# HOW TO COMPLETE THIS TASK
The answer must consist of the records below, repeated exactly.

+++

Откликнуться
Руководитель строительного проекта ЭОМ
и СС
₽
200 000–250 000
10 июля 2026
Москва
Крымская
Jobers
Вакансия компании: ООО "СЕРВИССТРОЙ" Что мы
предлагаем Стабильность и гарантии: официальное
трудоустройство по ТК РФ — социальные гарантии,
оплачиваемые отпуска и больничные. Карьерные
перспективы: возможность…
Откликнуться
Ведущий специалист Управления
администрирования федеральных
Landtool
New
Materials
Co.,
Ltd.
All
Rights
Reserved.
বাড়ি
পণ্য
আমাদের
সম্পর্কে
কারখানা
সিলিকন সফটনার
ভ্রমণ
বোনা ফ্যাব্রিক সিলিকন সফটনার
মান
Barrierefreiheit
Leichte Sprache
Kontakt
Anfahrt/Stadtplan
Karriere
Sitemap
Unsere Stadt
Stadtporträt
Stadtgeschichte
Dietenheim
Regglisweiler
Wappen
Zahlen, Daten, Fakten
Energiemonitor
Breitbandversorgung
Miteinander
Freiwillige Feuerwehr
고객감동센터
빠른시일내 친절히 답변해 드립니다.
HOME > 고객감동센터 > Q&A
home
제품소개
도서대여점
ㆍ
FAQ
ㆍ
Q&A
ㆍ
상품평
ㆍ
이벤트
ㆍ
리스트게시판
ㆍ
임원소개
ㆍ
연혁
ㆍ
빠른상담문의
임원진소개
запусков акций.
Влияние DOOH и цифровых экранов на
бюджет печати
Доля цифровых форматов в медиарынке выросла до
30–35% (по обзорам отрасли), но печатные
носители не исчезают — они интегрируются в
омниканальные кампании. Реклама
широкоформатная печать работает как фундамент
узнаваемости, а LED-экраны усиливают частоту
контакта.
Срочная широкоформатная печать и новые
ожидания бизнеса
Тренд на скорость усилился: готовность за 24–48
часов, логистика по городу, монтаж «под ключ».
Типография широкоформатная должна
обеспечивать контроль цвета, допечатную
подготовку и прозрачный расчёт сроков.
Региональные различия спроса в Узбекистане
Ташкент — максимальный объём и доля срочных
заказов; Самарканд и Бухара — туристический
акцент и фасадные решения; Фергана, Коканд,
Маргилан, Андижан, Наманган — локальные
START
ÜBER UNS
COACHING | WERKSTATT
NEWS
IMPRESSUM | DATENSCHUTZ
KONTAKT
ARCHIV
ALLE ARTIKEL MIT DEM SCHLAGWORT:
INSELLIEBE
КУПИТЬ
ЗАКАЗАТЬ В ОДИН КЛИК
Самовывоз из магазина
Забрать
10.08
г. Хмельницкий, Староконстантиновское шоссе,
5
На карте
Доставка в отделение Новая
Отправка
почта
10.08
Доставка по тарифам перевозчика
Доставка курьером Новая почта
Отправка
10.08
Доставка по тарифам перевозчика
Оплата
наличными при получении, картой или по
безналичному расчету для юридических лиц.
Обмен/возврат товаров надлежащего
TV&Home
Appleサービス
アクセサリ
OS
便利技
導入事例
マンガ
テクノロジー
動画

+++

# THE COMPLETED TASK
Откликнуться
Руководитель строительного проекта ЭОМ
и СС
₽
200 000–250 000
10 июля 2026
Москва
Крымская
Jobers
Вакансия компании: ООО "СЕРВИССТРОЙ" Что мы
предлагаем Стабильность и гарантии: официальное
трудоустройство по ТК РФ — социальные гарантии,
оплачиваемые отпуска и больничные. Карьерные
перспективы: возможность…
Откликнуться
Ведущий специалист Управления
администрирования федеральных
Landtool
New
Materials
Co.,
Ltd.
All
Rights
Reserved.
বাড়ি
পণ্য
আমাদের
সম্পর্কে
কারখানা
সিলিকন সফটনার
ভ্রমণ
বোনা ফ্যাব্রিক সিলিকন সফটনার
মান
Barrierefreiheit
Leichte Sprache
Kontakt
Anfahrt/Stadtplan
Karriere
Sitemap
Unsere Stadt
Stadtporträt
Stadtgeschichte
Dietenheim
Regglisweiler
Wappen
Zahlen, Daten, Fakten
Energiemonitor
Breitbandversorgung
Miteinander
Freiwillige Feuerwehr
고객감동센터
빠른시일내 친절히 답변해 드립니다.
HOME > 고객감동센터 > Q&A
home
제품소개
도서대여점
ㆍ
FAQ
ㆍ
Q&A
ㆍ
상품평
ㆍ
이벤트
ㆍ
리스트게시판
ㆍ
임원소개
ㆍ
연혁
ㆍ
빠른상담문의
임원진소개
запусков акций.
Влияние DOOH и цифровых экранов на
бюджет печати
Доля цифровых форматов в медиарынке выросла до
30–35% (по обзорам отрасли), но печатные
носители не исчезают — они интегрируются в
омниканальные кампании. Реклама
широкоформатная печать работает как фундамент
узнаваемости, а LED-экраны усиливают частоту
контакта.
Срочная широкоформатная печать и новые
ожидания бизнеса
Тренд на скорость усилился: готовность за 24–48
часов, логистика по городу, монтаж «под ключ».
Типография широкоформатная должна
обеспечивать контроль цвета, допечатную
подготовку и прозрачный расчёт сроков.
Региональные различия спроса в Узбекистане
Ташкент — максимальный объём и доля срочных
заказов; Самарканд и Бухара — туристический
акцент и фасадные решения; Фергана, Коканд,
Маргилан, Андижан, Наманган — локальные
START
ÜBER UNS
COACHING | WERKSTATT
NEWS
IMPRESSUM | DATENSCHUTZ
KONTAKT
ARCHIV
ALLE ARTIKEL MIT DEM SCHLAGWORT:
INSELLIEBE
КУПИТЬ
ЗАКАЗАТЬ В ОДИН КЛИК
Самовывоз из магазина
Забрать
10.08
г. Хмельницкий, Староконстантиновское шоссе,
5
На карте
Доставка в отделение Новая
Отправка
почта
10.08
Доставка по тарифам перевозчика
Доставка курьером Новая почта
Отправка
10.08
Доставка по тарифам перевозчика
Оплата
наличными при получении, картой или по
безналичному расчету для юридических лиц.
Обмен/возврат товаров надлежащего
TV&Home
Appleサービス
アクセサリ
OS
便利技
導入事例
マンガ
テクノロジー
動画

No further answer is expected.